D’Amato’s most prodigious training week in her recent preparation was just over 100 miles, and it doesn’t look like she even managed to average 10 miles a day between early September and the Olympic Marathon Trials five months later.
In agreeing with Burfoot, I am trying, probably not very hard, to not embrace my own biases. For example, it’s easy to be blase’ about the Olympic Marathon Trials because Americans suck so running at badly anyway (nine men, however, did run faster than the women’s world record of 2:11:53 yesterday). And it’s easy to be dismissive of the Olympic Games themselves, between the corruption and hypocrisies of the International Olympic Committee and the fact that the world is getting far too messed up, too fast, for me to be worrying much about other people’s jogging, even when their paces are impressively fast.
RUN sent out a quick summary of the action yesterday.
Apparently, not only were a new era born, but there were two race winners despite there only being one marathon race held.
The top two seeds for the men went 1-2. That traditionally doesn't qualify as a shocking result. I guess you could say it cements the fact that a "new era" is here, but since the Trials occur only every four years, this is a case anyone can plausibly make after any of these Trials races, especially in an era when very few running fans can read or perform computations above an eighth-grade level.
And Desi Davila conspicuously overperformed. She was ranked 19th and finished 11th. Not to usher in an old era of journalism or anything, but marathons are sufficiently long so that you can do pretty well while being "minutes behind" the winner. A woman who chases the WR and finishes in 2:13:53 or slower misses the record by "minutes." Ditto a 2:02:35 male, who. according to math, seems faster than the best-ever Americans. Et cetera. You'd think someone would have noticed this given the worship of older American female marathon superstars, but instead, someone at RUN derogated her. Harrumph.
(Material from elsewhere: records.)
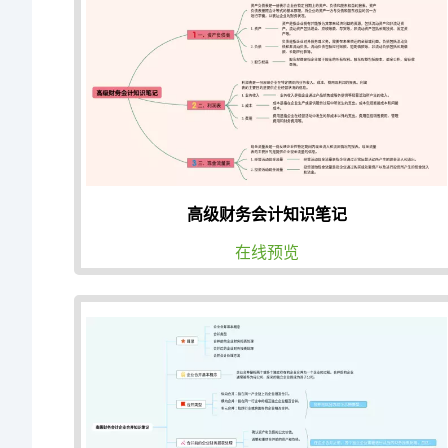
高级财务会计知识笔记
在线预览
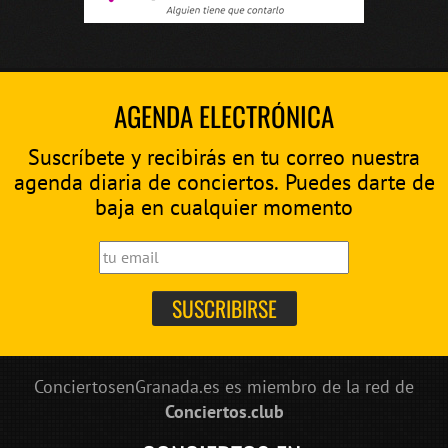
AGENDA ELECTRÓNICA
Suscríbete y recibirás en tu correo nuestra
agenda diaria de conciertos. Puedes darte de
baja en cualquier momento
ConciertosenGranada.es es miembro de la red de
Conciertos.club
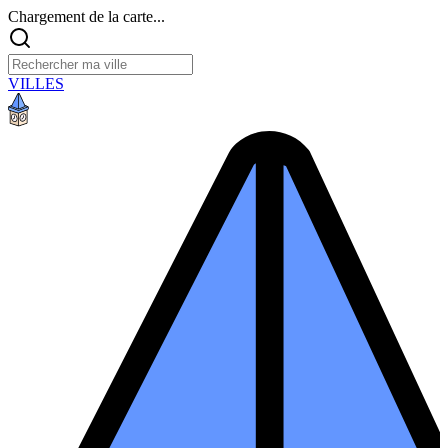
Chargement de la carte...
VILLES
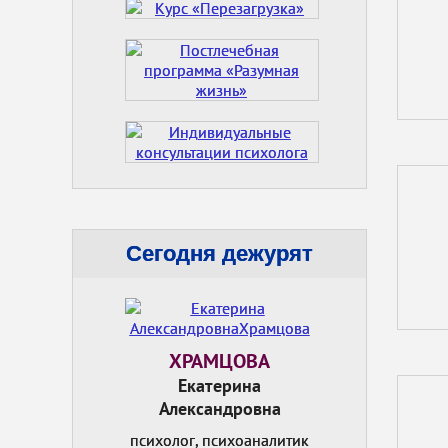
Сегодня дежурят
ХРАМЦОВА
Екатерина
Александровна
психолог, психоаналитик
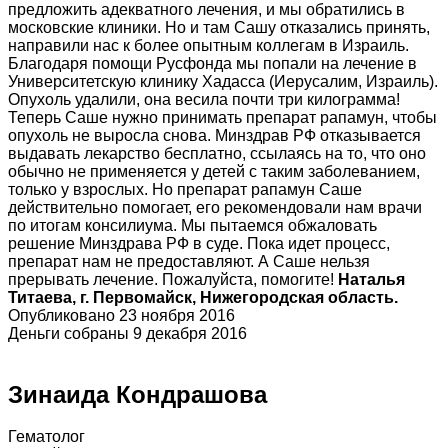
предложить адекватного лечения, и мы обратились в
московские клиники. Но и там Сашу отказались принять,
направили нас к более опытным коллегам в Израиль.
Благодаря помощи Русфонда мы попали на лечение в
Университетскую клинику Хадасса (Иерусалим, Израиль).
Опухоль удалили, она весила почти три килограмма!
Теперь Саше нужно принимать препарат рапамун, чтобы
опухоль не выросла снова. Минздрав РФ отказывается
выдавать лекарство бесплатно, ссылаясь на то, что оно
обычно не применяется у детей с таким заболеванием,
только у взрослых. Но препарат рапамун Саше
действительно помогает, его рекомендовали нам врачи
по итогам консилиума. Мы пытаемся обжаловать
решение Минздрава РФ в суде. Пока идет процесс,
препарат нам не предоставляют. А Саше нельзя
прерывать лечение. Пожалуйста, помогите!
Наталья
Титаева, г. Первомайск, Нижегородская область.
Опубликовано 23 ноября 2016
Деньги собраны 9 декабря 2016
Зинаида Кондрашова
Гематолог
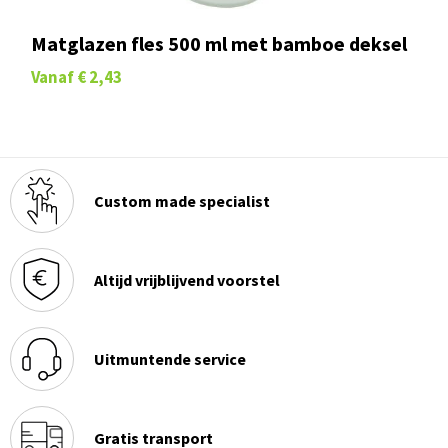
Matglazen fles 500 ml met bamboe deksel
Vanaf
€ 2,43
Custom made specialist
Altijd vrijblijvend voorstel
Uitmuntende service
Gratis transport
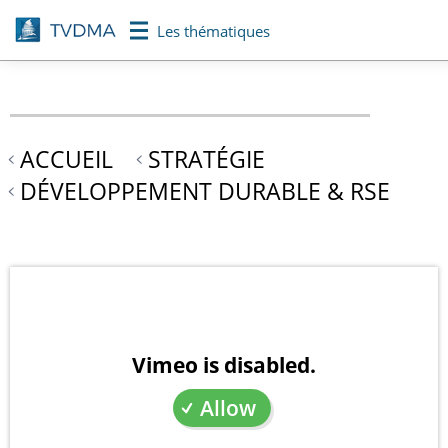
Aller
Les thématiques
au
contenu
principal
ACCUEIL
STRATÉGIE
DÉVELOPPEMENT DURABLE & RSE
Vimeo is disabled.
Allow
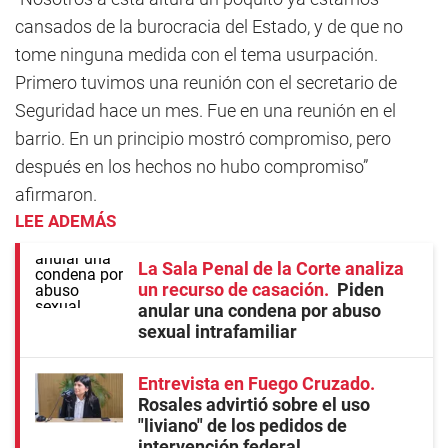
cansados de la burocracia del Estado, y de que no
tome ninguna medida con el tema usurpación.
Primero tuvimos una reunión con el secretario de
Seguridad hace un mes. Fue en una reunión en el
barrio. En un principio mostró compromiso, pero
después en los hechos no hubo compromiso”
afirmaron.
LEE ADEMÁS
La Sala Penal de la Corte analiza
un recurso de casación
Piden
anular una condena por abuso
sexual intrafamiliar
Entrevista en Fuego Cruzado
Rosales advirtió sobre el uso
"liviano" de los pedidos de
intervención federal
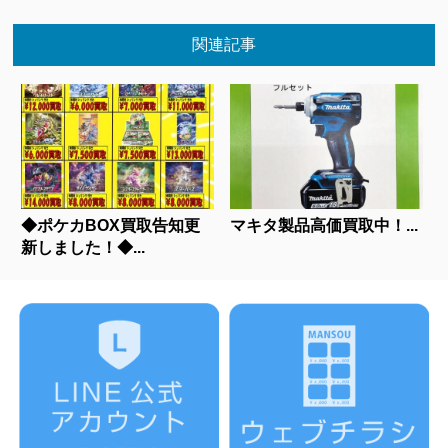
関連記事
◆ポケカBOX買取告知更
マキタ製品高価買取中！...
新しました！◆...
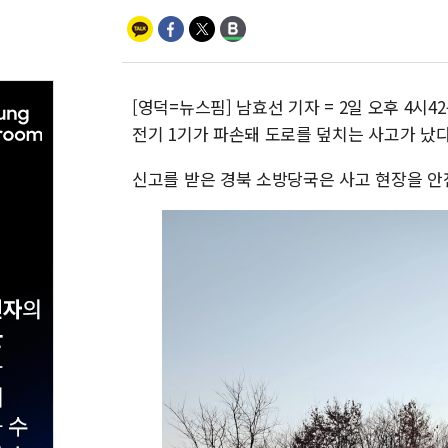
[영덕=뉴스핌] 남효선 기자 = 2일 오후 4시
전기 1기가 파손돼 도로를 덮치는 사고가 났
신고를 받은 경북 소방당국은 사고 현장을 안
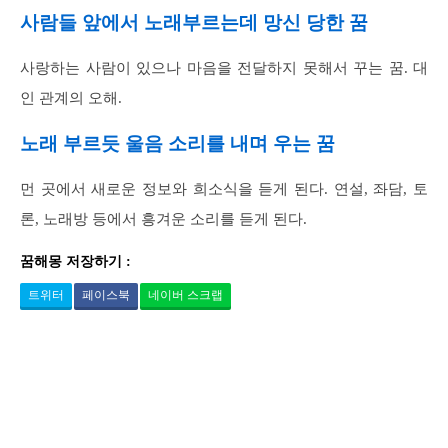
사람들 앞에서 노래부르는데 망신 당한 꿈
사랑하는 사람이 있으나 마음을 전달하지 못해서 꾸는 꿈. 대
인 관계의 오해.
노래 부르듯 울음 소리를 내며 우는 꿈
먼 곳에서 새로운 정보와 희소식을 듣게 된다. 연설, 좌담, 토
론, 노래방 등에서 흥겨운 소리를 듣게 된다.
꿈해몽 저장하기 :
트위터
페이스북
네이버 스크랩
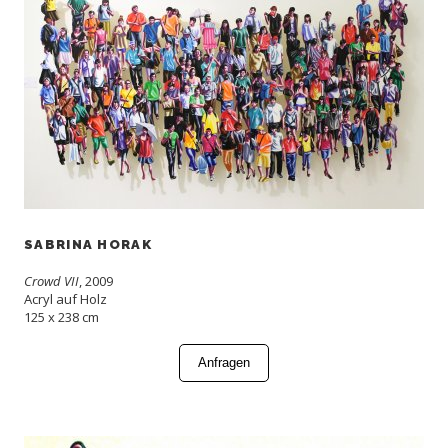
SABRINA HORAK
Crowd VII
, 2009
Acryl auf Holz
125 x 238 cm
Anfragen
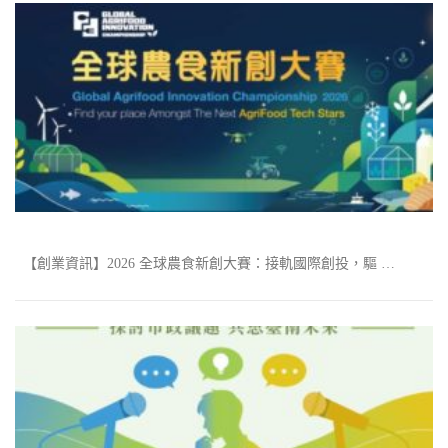
【創業資訊】2026 全球農食新創大賽：接軌國際創投，驅 …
The main message after this weekend is that if a visitor to your home identifies himself or herself as being a paid staff member of any ad-sponsored running publication, you should immediately hide your valuables and strap duct tape across the anuses of any furry household pets you have, and maintain this defensive posture until either you and your loved ones or the visitor is evacuated to a safe distance (or your cat really has to take a dump) I’ll be writing more soon about cheating-happy Runner’s World U.K.-version editor Kate Martin, and I’ll be reviewing more of Strout’s recent activity. But between this sad clown, the relentless laziness and ineptitude of the Outside editorial gang, and useless cowards, dolts, and morally bereft losers like Jennifer Acker and Jeff Dengate employed as editors by the U.S. version of Runner’s World, it’s become not merely clear but undeniable that anyone now hijacking any of these jobs is not merely inept but despicable on sight. You’d be better off leaving your toddler naked in a room full of Catholic priests than having any dealings with these horrifically ill-bred white homegirls.
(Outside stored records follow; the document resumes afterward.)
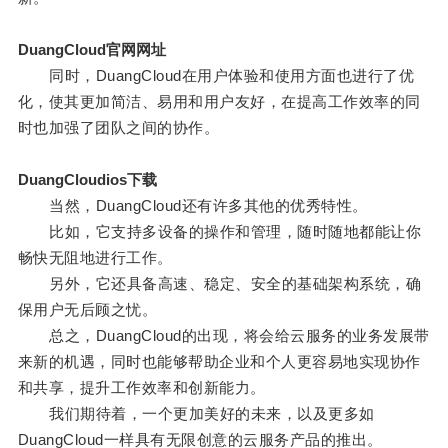
DuangCloud官网网址
同时，DuangCloud在用户体验和使用方面也进行了优
化，使其更加简洁、易用和用户友好，在提高工作效率的同
时也加强了团队之间的协作。
DuangCloudios下载
当然，DuangCloud还有许多其他的优秀特性。
比如，它支持多设备的操作和管理，随时随地都能让你
畅快无阻地进行工作。
另外，它还具备高速、稳定、安全的基础架构系统，确
保用户无后顾之忧。
总之，DuangCloud的出现，将会给云服务的业务发展带
来新的机遇，同时也能够帮助企业和个人更容易地实现协作
和共享，提升工作效率和创新能力。
我们期待着，一个更加美好的未来，以及更多如
DuangCloud一样具有无限创意的云服务产品的推出。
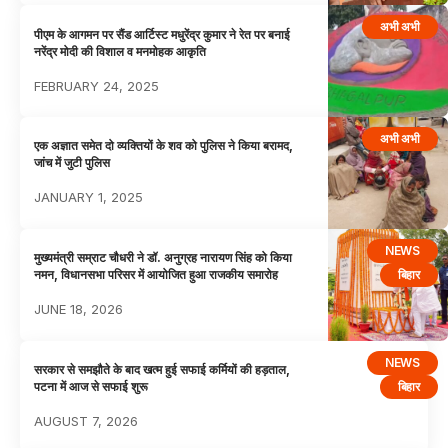
अभी अभी
पीएम के आगमन पर सैंड आर्टिस्ट मधुरेंद्र कुमार ने रेत पर बनाई
नरेंद्र मोदी की विशाल व मनमोहक आकृति
FEBRUARY 24, 2025
अभी अभी
एक अज्ञात समेत दो व्यक्तियों के शव को पुलिस ने किया बरामद,
जांच में जुटी पुलिस
JANUARY 1, 2025
NEWS
मुख्यमंत्री सम्राट चौधरी ने डॉ. अनुग्रह नारायण सिंह को किया
बिहार
नमन, विधानसभा परिसर में आयोजित हुआ राजकीय समारोह
JUNE 18, 2026
NEWS
सरकार से समझौते के बाद खत्म हुई सफाई कर्मियों की हड़ताल,
बिहार
पटना में आज से सफाई शुरू
AUGUST 7, 2026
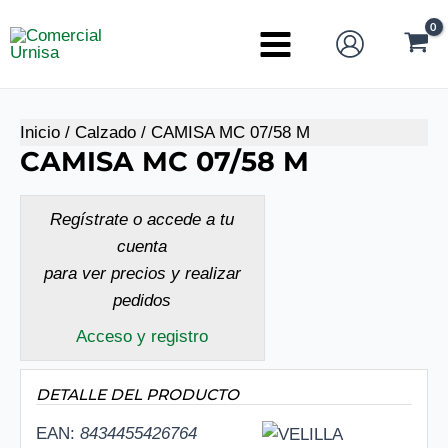
Ir
al
Main
contenido
Menu
Inicio
/
Calzado
/ CAMISA MC 07/58 M
CAMISA MC 07/58 M
Regístrate o accede a tu
cuenta
para ver precios y realizar
pedidos
Acceso y registro
DETALLE DEL PRODUCTO
EAN:
8434455426764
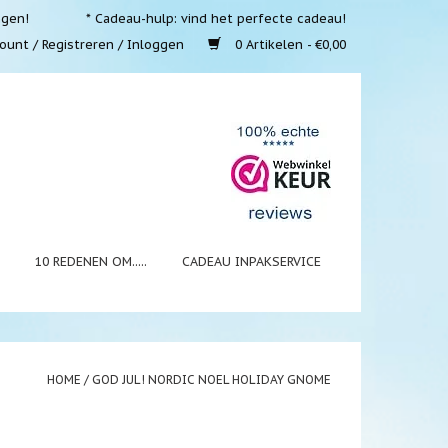
ngen!
* Cadeau-hulp: vind het perfecte cadeau!
ount / Registreren / Inloggen
0 Artikelen - €0,00
N
10 REDENEN OM.....
CADEAU INPAKSERVICE
HOME
/
GOD JUL! NORDIC NOEL HOLIDAY GNOME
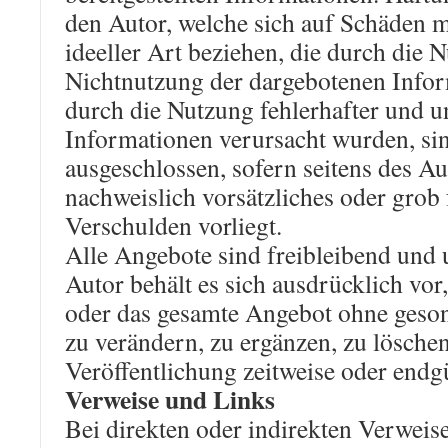
den Autor, welche sich auf Schäden m
ideeller Art beziehen, die durch die 
Nichtnutzung der dargebotenen Info
durch die Nutzung fehlerhafter und u
Informationen verursacht wurden, si
ausgeschlossen, sofern seitens des Au
nachweislich vorsätzliches oder grob 
Verschulden vorliegt.
Alle Angebote sind freibleibend und 
Autor behält es sich ausdrücklich vor,
oder das gesamte Angebot ohne ges
zu verändern, zu ergänzen, zu löschen
Veröffentlichung zeitweise oder endgü
Verweise und Links
Bei direkten oder indirekten Verweis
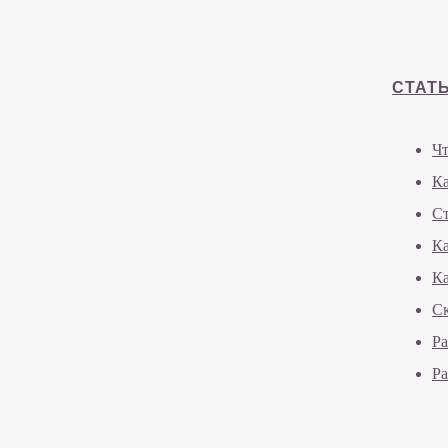
СТАТ
Чт
Ка
Ст
Ка
Ка
Ск
Ра
Ра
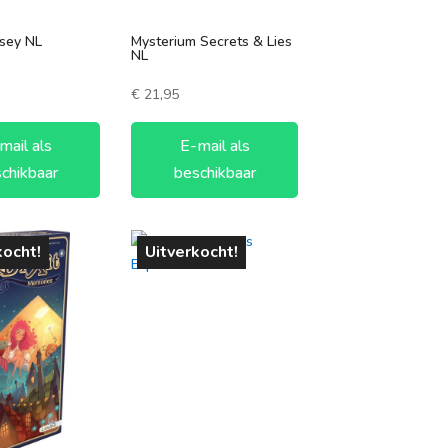
ssey NL
Mysterium Secrets & Lies
NL
€
21,95
mail als
E-mail als
chikbaar
beschikbaar
kocht!
Uitverkocht!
While it’s easy to treat Wade, Strout, and Benton as the pure dingbats they are, these are the kinds of people treated as serious-enough members of the running media to be invited to, say, Zoom meetings hosted by Nike representatives for the purpose of lying about cut-and-dried examples of illicit doping by the company’s own athletes. And these fools will continue to receive work, because they consistently meet corporate expectations by consistently being pro-doping, pro-lard, pro-racism, pro-sexism, and pro-anything that reeks of self-hatred-powered cultural pathologies.
Ergo, while running was once a sport worth fondly remembering, what it is today is something different and well worth either avoiding altogether or mocking in delicious detail, with all other followership options reserved for suckers, grifters, and floor-humping fanboys and fangirls.